Web Letter: Timothy Messer-Kruse Responds to Thai Jones
Web Letter: Timothy Messer-Kruse Responds to Thai Jones
Thai Jones, clearly discomforted by what my book is—essentially an ideological genealogy of a particular strain of revolutionary anarchism that flared into popularity in the 1880s and died in America with the explosion of the Haymarket bomb—employs the age-old dodge of setting up a straw man to knock down. He studiously avoids any discussion of The Haymarket Conspiracy’s actual subjects, themes, and arguments, and instead tilts at a windmill of a book that doesn’t exist. Jones opens his discussion by observing, “[Messer-Kruse’s] latest book, The Haymarket Conspiracy: Transatlantic Anarchist Networks, amounts to an elaborate retrial of the case—and the defendants receive the same prejudiced treatment this time around.”
Of course, the book is not about the trial at all and mentions the legal proceedings on at most two pages. A short opening chapter recounts the testimonial evidence of what various anarchists who turned claimed was discussed at the secret meetings leading up to the Haymarket meeting, but the remainder of book’s five chapters are actually an intellectual history of the origins, spread, and impact of the “Propaganda by the Deed” school of revolutionary anarchism.
Having misled the reader into thinking the book is simply a rehash of the trial (and why would I write another book on the trial after The Trial of the Haymarket Anarchists (Palgrave Macmillan 2011)?), Jones then lets fly without shame many of the most discredited canards of the knee-jerk defenders of hagiographic orthodoxy:
• “The central fact of the case has never been disputed: none of the anarchists on trial were found personally responsible for throwing the bomb.” (In fact, the prosecution presented witnesses who identified Rudolph Schnaubelt as the bomb-thrower and August Spies and Adolph Fischer as accomplices in the act. Of course, anyone is free to claim such evidence is unpersuasive but no historian can deny it was presented to the jury and did serve as one important link in the chain of prosecutorial reasoning.)
• “All [defendants] were notorious for their radicalism but since none had actually been present at the time of the attack, the state’s attorneys were forced to employ the most malleable of all charges—conspiracy.” (This is laughably inaccurate—Spies, Fielden, Fischer, and Parsons were indisputably present at the Haymarket protest up to moments before the blast. Parsons attempted the alibi of having left for a pub before the rally was concluded, but it was disputed by other witnesses. Fielden was shot in the melee following the bombing.)

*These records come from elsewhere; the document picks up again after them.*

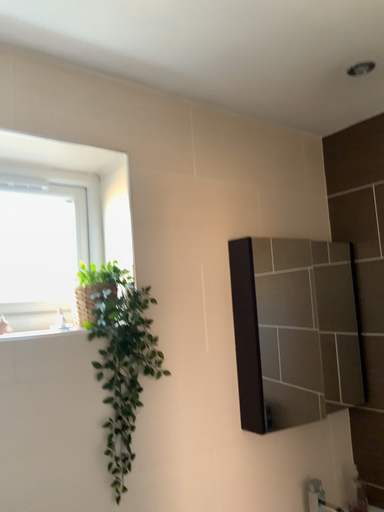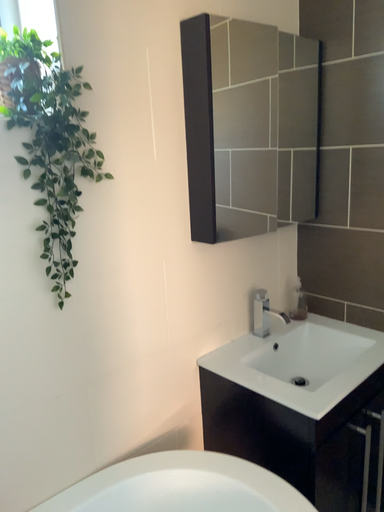 Question: How did the camera likely rotate when shooting the video?

Choices:
 (A) rotated left
 (B) rotated right

Answer: (B) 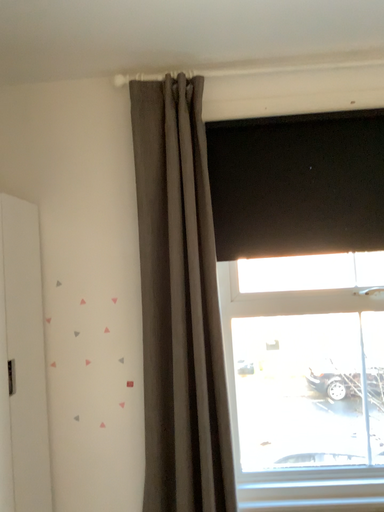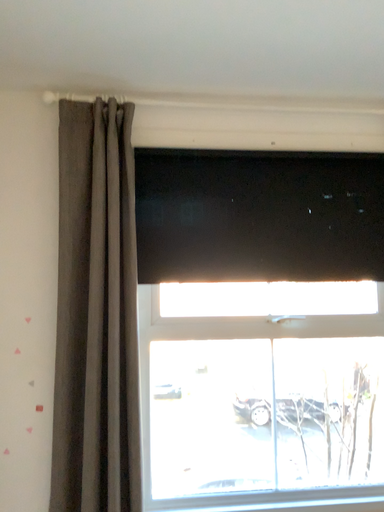 Question: Which way did the camera rotate in the video?

Choices:
 (A) rotated left
 (B) rotated right

Answer: (B) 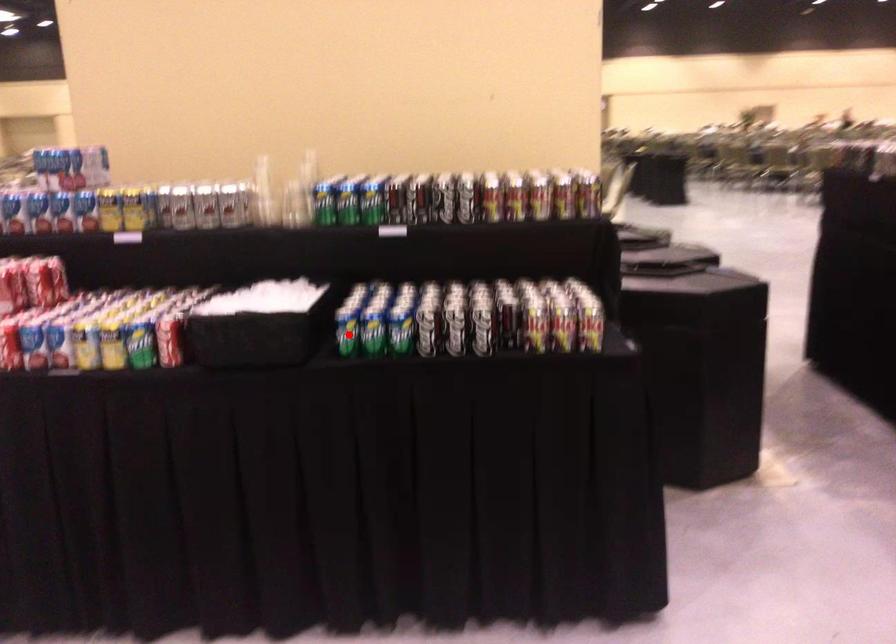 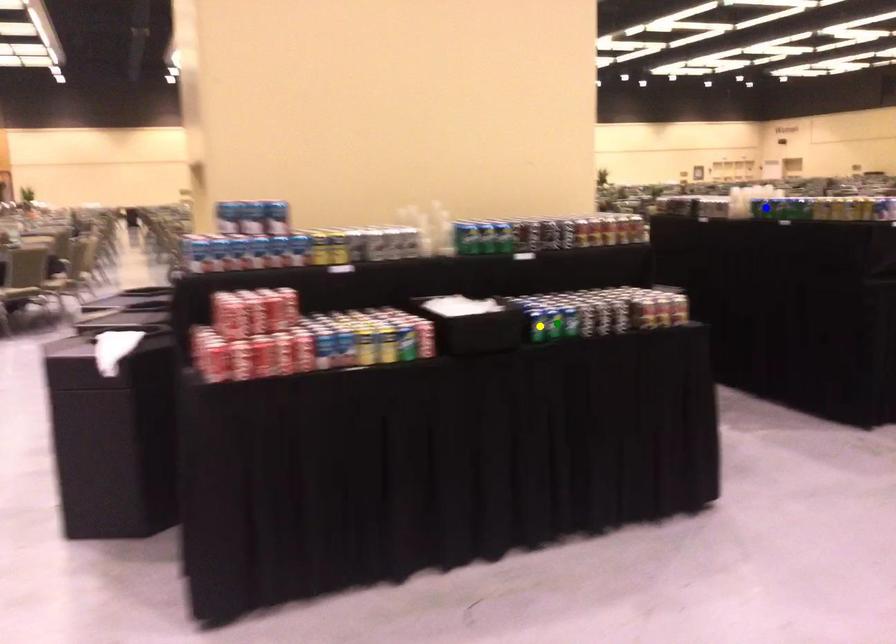 Question: I am providing you with two images of the same scene from different viewpoints. A red point is marked on the first image. You are given multiple points on the second image. Which point in image 2 is actually the same real-world point as the red point in image 1?

Choices:
 (A) green point
 (B) blue point
 (C) yellow point

Answer: (C)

• “A guilty verdict did not require any direct link to the crime at hand; the state merely had to prove that the eight defendants had fomented an atmosphere in which such an act might have occurred.” (As carefully explained in The Trial of the Haymarket Anarchists the clear legal standard the prosecution had to reach was linking all defendants to the conspiracy and the conspiracy to the bombing. They had to demonstrate that the bomber was privy to and a member of the group’s plan.)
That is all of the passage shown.